### [WHAT TO DO]
Copy every entry verbatim and skip the pictures.

### [INPUT]

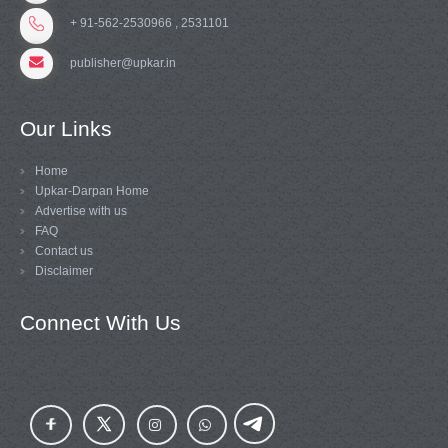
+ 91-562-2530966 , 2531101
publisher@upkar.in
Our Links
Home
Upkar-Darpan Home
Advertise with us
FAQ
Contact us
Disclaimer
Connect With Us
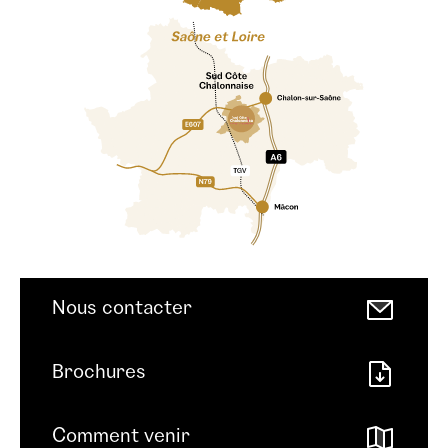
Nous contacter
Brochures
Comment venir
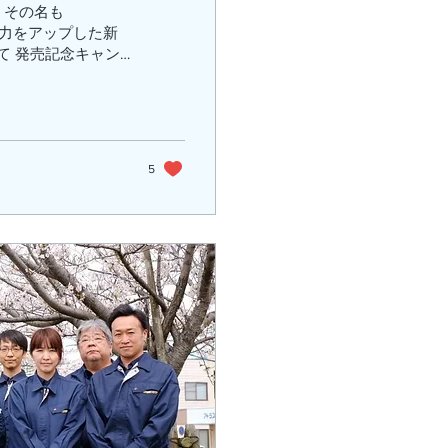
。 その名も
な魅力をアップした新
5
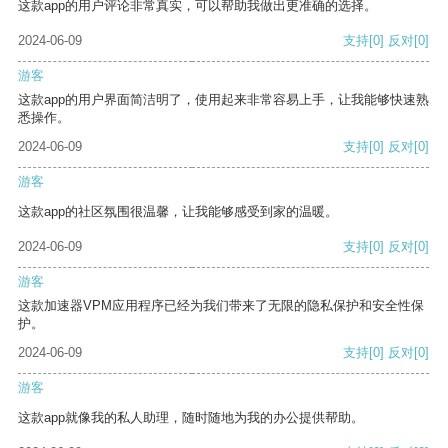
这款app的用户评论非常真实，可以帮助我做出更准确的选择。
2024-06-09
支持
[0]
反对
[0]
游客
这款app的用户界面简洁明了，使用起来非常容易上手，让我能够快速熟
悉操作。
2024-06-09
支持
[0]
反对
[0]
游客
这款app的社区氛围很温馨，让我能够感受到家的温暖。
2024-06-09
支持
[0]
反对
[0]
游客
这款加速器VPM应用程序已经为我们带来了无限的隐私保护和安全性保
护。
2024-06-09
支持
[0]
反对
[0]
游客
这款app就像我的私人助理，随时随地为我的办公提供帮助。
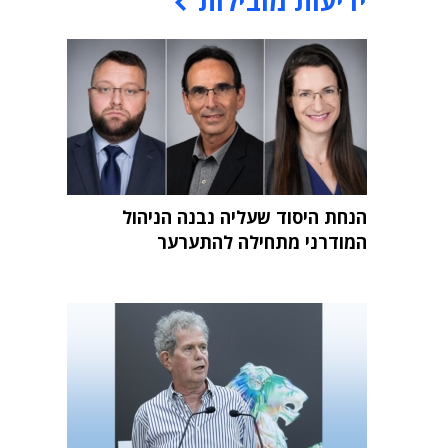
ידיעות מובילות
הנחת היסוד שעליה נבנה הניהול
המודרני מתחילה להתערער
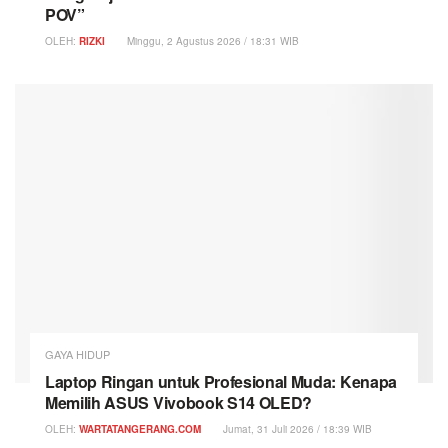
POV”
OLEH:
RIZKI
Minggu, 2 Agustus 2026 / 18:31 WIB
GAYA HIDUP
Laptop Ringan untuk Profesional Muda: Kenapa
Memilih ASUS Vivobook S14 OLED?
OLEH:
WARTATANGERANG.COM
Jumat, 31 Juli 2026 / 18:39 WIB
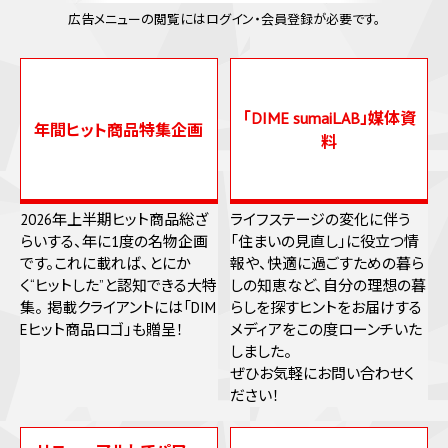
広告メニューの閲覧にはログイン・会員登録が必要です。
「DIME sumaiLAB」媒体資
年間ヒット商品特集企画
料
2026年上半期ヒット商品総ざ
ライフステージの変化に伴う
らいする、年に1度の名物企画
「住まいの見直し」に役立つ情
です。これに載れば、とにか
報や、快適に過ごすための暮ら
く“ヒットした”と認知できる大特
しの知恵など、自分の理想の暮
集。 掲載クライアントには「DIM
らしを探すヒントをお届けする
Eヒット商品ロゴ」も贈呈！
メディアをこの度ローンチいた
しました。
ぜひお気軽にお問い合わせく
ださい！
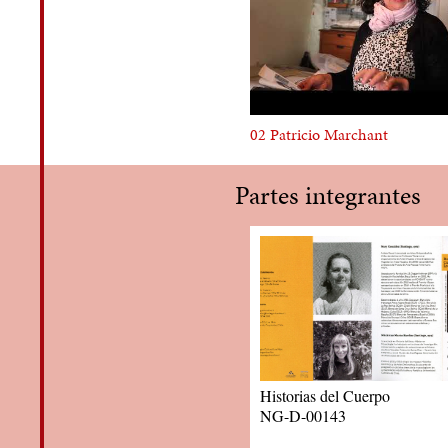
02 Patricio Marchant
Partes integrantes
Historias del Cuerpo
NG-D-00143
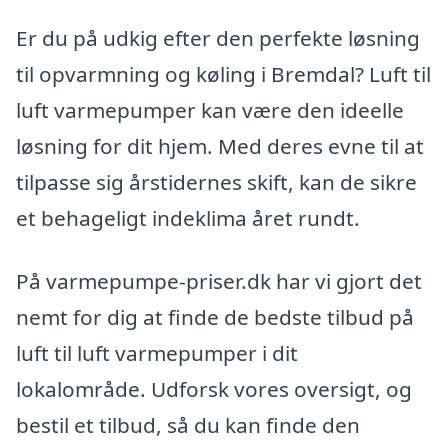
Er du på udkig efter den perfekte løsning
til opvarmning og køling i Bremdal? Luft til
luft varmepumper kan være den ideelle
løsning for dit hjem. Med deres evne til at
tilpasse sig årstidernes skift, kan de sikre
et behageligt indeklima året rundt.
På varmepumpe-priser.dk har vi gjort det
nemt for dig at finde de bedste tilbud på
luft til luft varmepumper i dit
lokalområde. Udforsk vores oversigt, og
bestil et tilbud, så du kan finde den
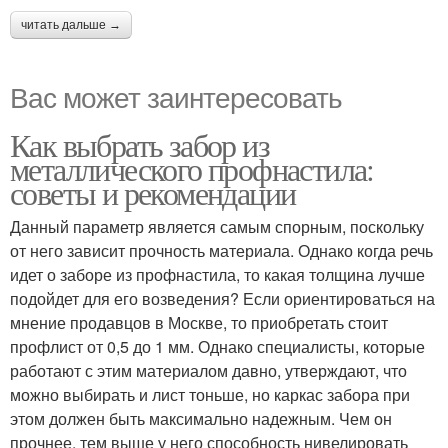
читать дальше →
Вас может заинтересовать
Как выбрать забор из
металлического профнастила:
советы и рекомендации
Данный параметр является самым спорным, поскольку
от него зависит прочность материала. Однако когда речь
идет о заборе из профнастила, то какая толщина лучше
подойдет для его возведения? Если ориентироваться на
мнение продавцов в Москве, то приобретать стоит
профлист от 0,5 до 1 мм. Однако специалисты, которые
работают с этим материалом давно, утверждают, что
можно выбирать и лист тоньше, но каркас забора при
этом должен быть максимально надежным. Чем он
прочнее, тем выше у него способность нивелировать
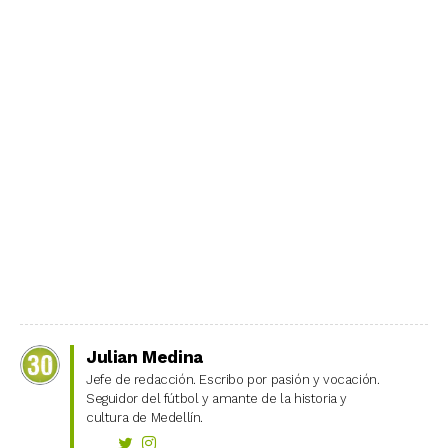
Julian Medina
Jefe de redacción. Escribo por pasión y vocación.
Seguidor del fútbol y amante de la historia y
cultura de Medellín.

### [EXERCISE ANSWER]
+ 91-562-2530966 , 2531101
publisher@upkar.in
Our Links
Home
Upkar-Darpan Home
Advertise with us
FAQ
Contact us
Disclaimer
Connect With Us
Nous contacter
Brochures
Comment venir
。 その名も
な魅力をアップした新
5
这款app的用户评论非常真实，可以帮助我做出更准确的选择。
2024-06-09
支持
[0]
反对
[0]
游客
这款app的用户界面简洁明了，使用起来非常容易上手，让我能够快速熟
悉操作。
2024-06-09
支持
[0]
反对
[0]
游客
这款app的社区氛围很温馨，让我能够感受到家的温暖。
2024-06-09
支持
[0]
反对
[0]
游客
这款加速器VPM应用程序已经为我们带来了无限的隐私保护和安全性保
护。
2024-06-09
支持
[0]
反对
[0]
游客
这款app就像我的私人助理，随时随地为我的办公提供帮助。
ידיעות מובילות
הנחת היסוד שעליה נבנה הניהול
המודרני מתחילה להתערער
POV”
OLEH:
RIZKI
Minggu, 2 Agustus 2026 / 18:31 WIB
GAYA HIDUP
Laptop Ringan untuk Profesional Muda: Kenapa
Memilih ASUS Vivobook S14 OLED?
OLEH:
WARTATANGERANG.COM
Jumat, 31 Juli 2026 / 18:39 WIB
広告メニューの閲覧にはログイン・会員登録が必要です。
「DIME sumaiLAB」媒体資
年間ヒット商品特集企画
料
2026年上半期ヒット商品総ざ
ライフステージの変化に伴う
らいする、年に1度の名物企画
「住まいの見直し」に役立つ情
です。これに載れば、とにか
報や、快適に過ごすための暮ら
く“ヒットした”と認知できる大特
しの知恵など、自分の理想の暮
集。 掲載クライアントには「DIM
らしを探すヒントをお届けする
Eヒット商品ロゴ」も贈呈！
メディアをこの度ローンチいた
しました。
ぜひお気軽にお問い合わせく
ださい！
02 Patricio Marchant
Partes integrantes
Historias del Cuerpo
NG-D-00143
Er du på udkig efter den perfekte løsning
til opvarmning og køling i Bremdal? Luft til
luft varmepumper kan være den ideelle
løsning for dit hjem. Med deres evne til at
tilpasse sig årstidernes skift, kan de sikre
et behageligt indeklima året rundt.
På varmepumpe-priser.dk har vi gjort det
nemt for dig at finde de bedste tilbud på
luft til luft varmepumper i dit
lokalområde. Udforsk vores oversigt, og
bestil et tilbud, så du kan finde den
читать дальше →
Вас может заинтересовать
Как выбрать забор из
металлического профнастила:
советы и рекомендации
Данный параметр является самым спорным, поскольку
от него зависит прочность материала. Однако когда речь
идет о заборе из профнастила, то какая толщина лучше
подойдет для его возведения? Если ориентироваться на
мнение продавцов в Москве, то приобретать стоит
профлист от 0,5 до 1 мм. Однако специалисты, которые
работают с этим материалом давно, утверждают, что
можно выбирать и лист тоньше, но каркас забора при
этом должен быть максимально надежным. Чем он
прочнее, тем выше у него способность нивелировать
Julian Medina
Jefe de redacción. Escribo por pasión y vocación.
Seguidor del fútbol y amante de la historia y
cultura de Medellín.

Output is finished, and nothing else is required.